I did, however, notice something in a recent story from the “Boomer Files” that could be of interest to Found History readers. For Celeb Boomers: 3 Things to Do Before Death, Newsweek asked a dozen or so famous boomers for a list of three things they want to do with the rest of their lives. It turns out several of them want to spend their golden years doing something historical. Here’s a sample:
- P. J. O’Rourke, Satirist, 59 – “It’d be nice to have more time to fool around with old cars.”
- Mark Morris, Choreographer, 50 – “Visit New York’s Morgan Library.”
- Camille Paglia, Intellectual, 59 – “I’d like to go on an archaeological dig in North Africa or Turkey.”
- Cal Ripken Jr., Baseball Player, 46 – “I have a real zest to learn. I’d like to bone up on my history and business reading.”
- Bill O’Reilly, Fox News Host, 56 – “Build a collection of American historical documents. I have a letter from George Washington. You get to know people from them.”
- Patti Smith, Musician/Poet, 60 – “Read the Bible, Torah and Qur’an.”
- Ted Nugent, Musician, 58 – “Make sure every American remembers the Alamo and acts accordingly.”
- Keith Olbermann, TV Host, 47 – “I want to find the proof version of the 1967 Topps Baseball card, No. 487, Tommie Reynolds, which I did not buy at an auction in 1989 because bidding went to about a tenth of what I’d pay for it now. This seems kind of arcane, but this card has haunted me since I was eight years old—the proof version misspells his name “Tommy,” so the final version of the card reads “Tom” with two spaces after it. This design inconsistency bothered me the day I first saw it. I just blew it at that auction.”
Kind of interesting. But interesting enough to renew what started as a gift subscription? Probably not.
The past month has seen the reintroduction of at least two classic toy lines of the 1980s. Having finally reached adulthood, having finally attained a certain level of financial and corporate clout, my generation has chosen to mark the achievement with Transformers and Choose Your Own Adventure books. Put in charge of product lines and marketing plans, the children of the 1980s are now probing their pasts and finding Optimus Prime and The Abominable Snowman. At least ten original Choose You Own Adventure titles are already back on shelves, and a set of at least six first-generation Transformers “Classics” will return to stores by Christmas.
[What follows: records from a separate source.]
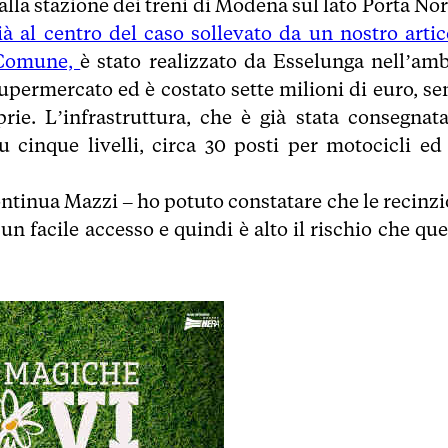
alla stazione dei treni di Modena sul lato Porta Nor
ià al centro del caso sollevato da un nostro artic
l Comune,
è stato realizzato da Esselunga nell’amb
upermercato ed è costato sette milioni di euro, se
rie. L’infrastruttura, che è già stata consegnata
u cinque livelli, circa 30 posti per motocicli ed
ontinua Mazzi – ho potuto constatare che le recinzi
n facile accesso e quindi è alto il rischio che que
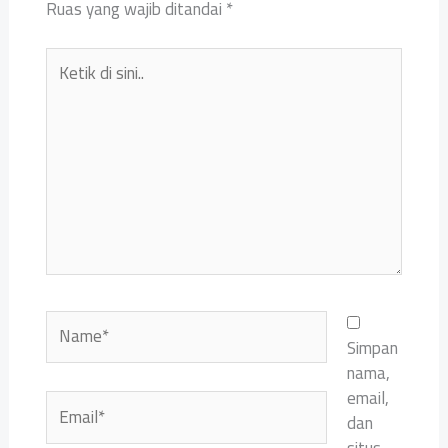
Ruas yang wajib ditandai
*
Ketik
di
sini..
Name*
Simpan
nama,
email,
Email*
dan
situs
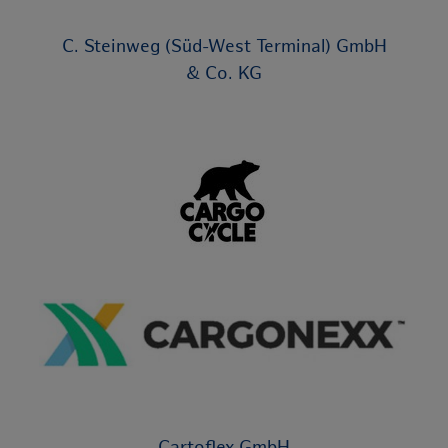
C. Steinweg (Süd-West Terminal) GmbH
& Co. KG
Cartoflex GmbH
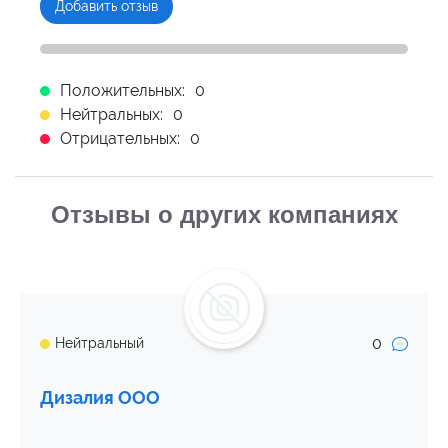
Добавить отзыв
Положительных:
0
Нейтральных:
0
Отрицательных:
0
Отзывы о других компаниях
0
Нейтральный
Дизалия ООО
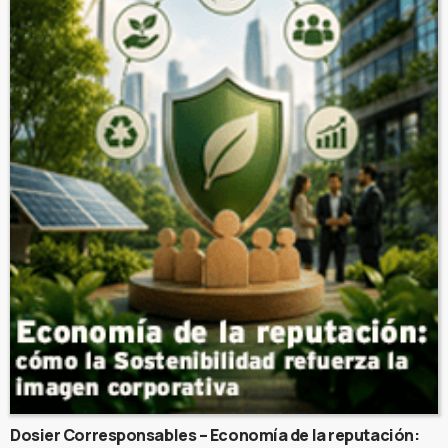
Dosier Corresponsables – Economía de la reputación:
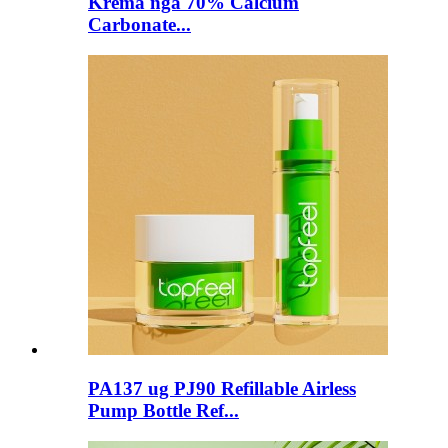
Krema nga 70% Calcium
Carbonate...
PA137 ug PJ90 Refillable Airless
Pump Bottle Ref...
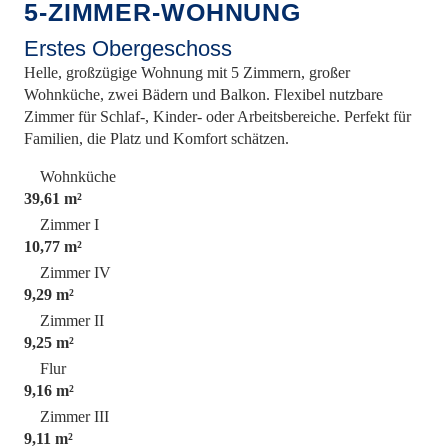
5-ZIMMER-WOHNUNG
Erstes Obergeschoss
Helle, großzügige Wohnung mit 5 Zimmern, großer
Wohnküche, zwei Bädern und Balkon. Flexibel nutzbare
Zimmer für Schlaf-, Kinder- oder Arbeitsbereiche. Perfekt für
Familien, die Platz und Komfort schätzen.
Wohnküche
39,61 m²
Zimmer I
10,77 m²
Zimmer IV
9,29 m²
Zimmer II
9,25 m²
Flur
9,16 m²
Zimmer III
9,11 m²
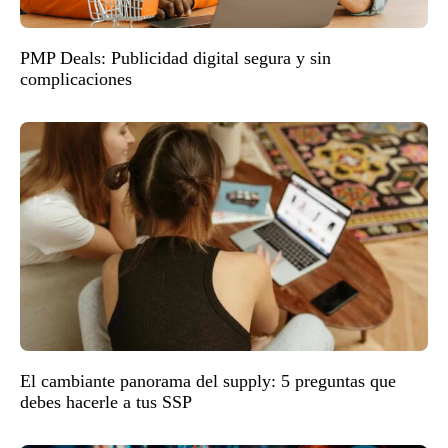
PMP Deals: Publicidad digital segura y sin
complicaciones
El cambiante panorama del supply: 5 preguntas que
debes hacerle a tus SSP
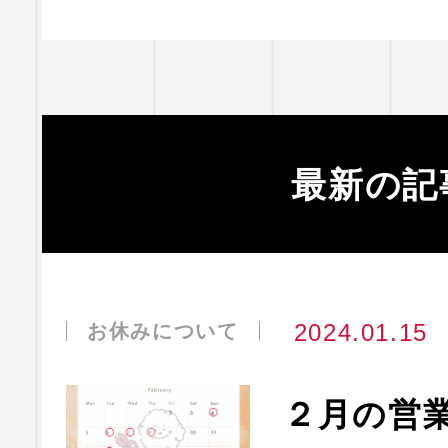
最新の記
2024.01.15
お休みについて
２月の営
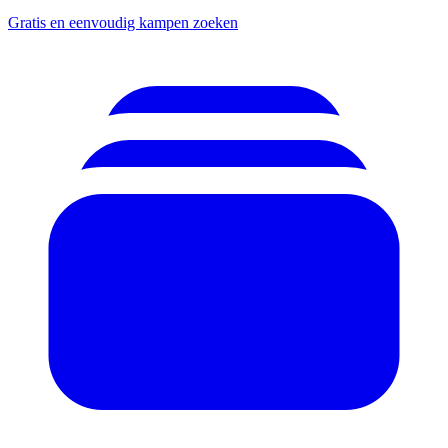
Gratis en eenvoudig kampen zoeken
For the purposes of Found History, I’m going to chalk these developments up to my generation’s keen sense of history. I will politely ignore more plausible but less flattering interpretations—namely that we are having a hard time growing up and remain helplessly attached to the easy sense of agency that Transformers and CYOA lent us as children. That’s my story, and I’m sticking to it.
BoardGameGeek.com users debate the question, “What are the best games that teach History?” Visit their self-styled Geek List for an expanding, annotated inventory of commercial history-themed board games. Highlights include the expected—Hannibal: Rome vs. Carthage; 1776: The Game of the American Revolutionary War; The Napoleonic Wars; and Battle Cry: The Exciting Civil War Battle Field Game—and the unlikely—Maharaja; Thirty Years War: Europe in Agony, 1618-1648; and Pax Britannica.
Late Update (7/6/07): It looks like the link I posted earlier has died. Fortunately, boardgamegeek.com is full of other history-themed geek lists, for example Games to teach WWII history and Games in the History Classroom.
The BBC reports on Welshman Mark Colling’s efforts to build a 19ft-long matchstick model of Titanic. The article also includes a slideshow of Mr. Colling’s earlier models, among them a Mississippi River paddlewheel steamer and a WWII-era Spitfire fighter plane. Colling’s choice of subjects provides a great example of the historical sensibilities that drive so much hobbyist modeling, from ships to airplanes, railroads, cars, and cathedrals.